The Gap between expectation and delivery
The most politically devastating finding might be one that gets less attention than the headline figures. The survey asks whether institutions are doing a good job of bridging divides and facilitating trust-building between groups who distrust each other. It also asks whether those institutions have an obligation to do so.
In terms of government: 81% of New Zealanders say it has that obligation to bridge divides. Only 21% say it is doing the job well. That is a 60-point chasm between what people expect and what they see. For media, the gap is 45 points. For business, 32 points.
The public still seems to want institutions to hold the country together. What’s collapsing is confidence that the people running those institutions are capable of doing that. And 80% want politicians to stop using rhetoric that blames or vilifies particular groups. Seventy-nine per cent say politicians should be required to engage in civil discourse. These are not radical demands. The fact that overwhelming majorities feel the need to state them tells you how far the standard has fallen.
What it means for the election
In an election year, data like this should concentrate minds. It won’t, probably, but it should.
Once trust gets this low, the usual campaign talk stops working. Slogans like “Back on track”, “A brighter future”, “steady leadership”: it all starts sounding like wallpaper. The ground is there for anti-establishment disruption.
Danyl McLauchlan’s recent analysis of New Zealand’s five voter “tribes” – based on data from the 2023 New Zealand Election Study – is useful context here. Two of his tribes, the “Precarious Left” and “Alienated Conservatives”, together make up roughly 35% of the electorate. They score well below average on institutional trust. They are the most disaffected voters in the country, and they are the least well-served by the party system. Labour and the Greens have oriented themselves toward “Educated Progressives”. National and Act serve the “Establishment Right”. Both sides chase Middle New Zealand. The “Precarious Left” and the “Alienated Conservatives” get very little.

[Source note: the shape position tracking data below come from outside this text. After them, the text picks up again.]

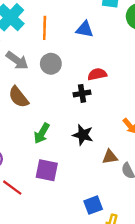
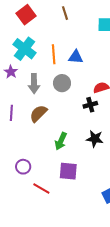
blue triangle: (85, 29) -> (76, 57), moved
gray arrow: (17, 61) -> (34, 84), turned 60
brown semicircle: (19, 97) -> (38, 113), turned 90

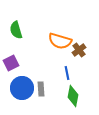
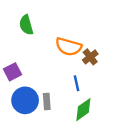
green semicircle: (16, 30) -> (26, 25), moved
green diamond: (73, 96) -> (83, 110), turned 45

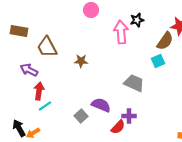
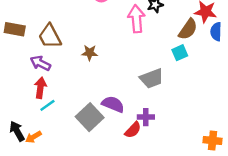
brown rectangle: (19, 31) -> (15, 29), moved
purple arrow: (29, 70) -> (40, 63), moved
gray trapezoid: (134, 83) -> (152, 78), turned 135
gray square: (81, 116) -> (90, 117), size x1.6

This is where anti-establishment politics can grow. And 68% of New Zealanders in the Edelman survey say that people with different views distrust each other so much they actively work against one another; 26% would support reducing the number of foreign companies even if it meant higher prices. These are significant sections of New Zealand embracing the kind of economic nationalism and anti-system sentiment that has already reshaped politics overseas.
New Zealand has so far avoided the sort of political blow-ups seen with Brexit, Trump, or the European hard right. MMP has helped, functioning as a pressure-release valve. But the underlying conditions are present and deepening. Matthew Hooton has argued that after a decade or two of economic drift under successive governments, New Zealand is falling steadily down international living-standards tables while both major parties paper over the decline with focus-grouped slogans. Josie Pagani writes that the country needs a cultural reset, and that voters in this election will back risk-takers who “tell it like it is.” The trust data supports both diagnoses.

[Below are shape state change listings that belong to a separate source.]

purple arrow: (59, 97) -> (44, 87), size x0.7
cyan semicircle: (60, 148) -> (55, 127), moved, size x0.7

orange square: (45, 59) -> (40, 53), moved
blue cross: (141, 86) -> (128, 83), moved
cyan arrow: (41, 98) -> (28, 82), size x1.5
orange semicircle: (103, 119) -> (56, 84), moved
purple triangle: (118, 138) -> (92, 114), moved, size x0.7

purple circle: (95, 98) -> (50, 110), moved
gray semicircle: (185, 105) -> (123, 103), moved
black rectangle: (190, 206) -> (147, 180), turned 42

Handle the framing with care
A caveat. The Edelman Trust Barometer is produced by the world’s largest PR firm, and Acumen is a communications consultancy. The report’s prescription – that businesses should lead on trust-building, that employers are the institution best placed to bridge divides – is not innocent of commercial interest. Recommending that corporates invest more in trust-building is the kind of advice that generates consulting revenue.

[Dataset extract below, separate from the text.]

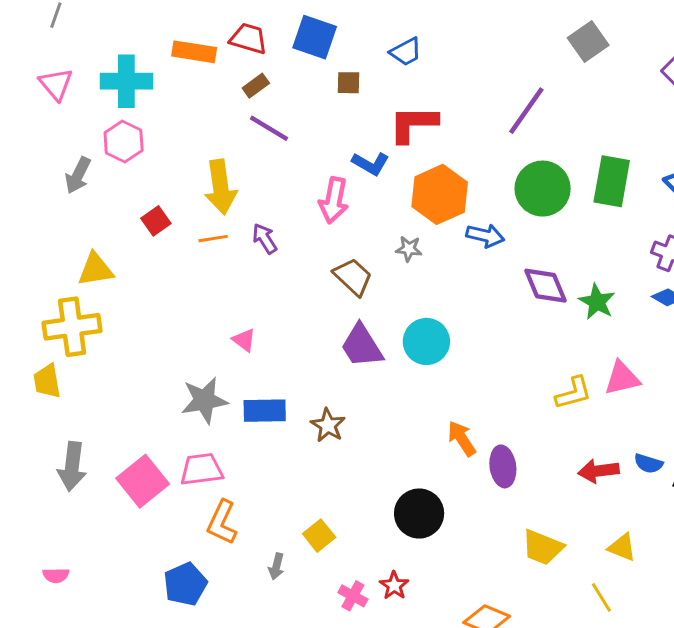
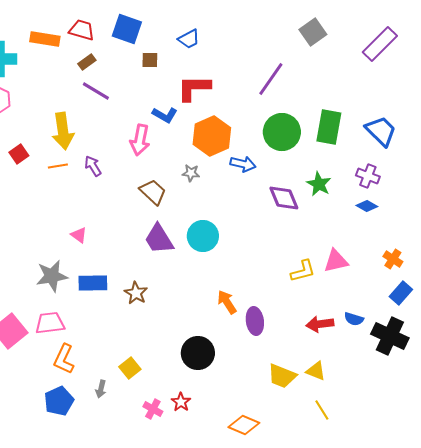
green star: (597, 302) -> (319, 184), moved
yellow triangle: (622, 547) -> (316, 371), moved
blue pentagon: (185, 584) -> (59, 401), moved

The numbers are useful. The framing is another matter. The survey shows people believe the system is rigged, that government serves the few, that the wealthy benefit unfairly. And then, predictably enough, the answer becomes workplace trust and better leadership. Maybe. But that lets the system off the hook. If inequality, insecurity and political failure are driving the distrust, no amount of managerial language will fix it.
The report is good at describing the symptoms. It is much less interested in the causes.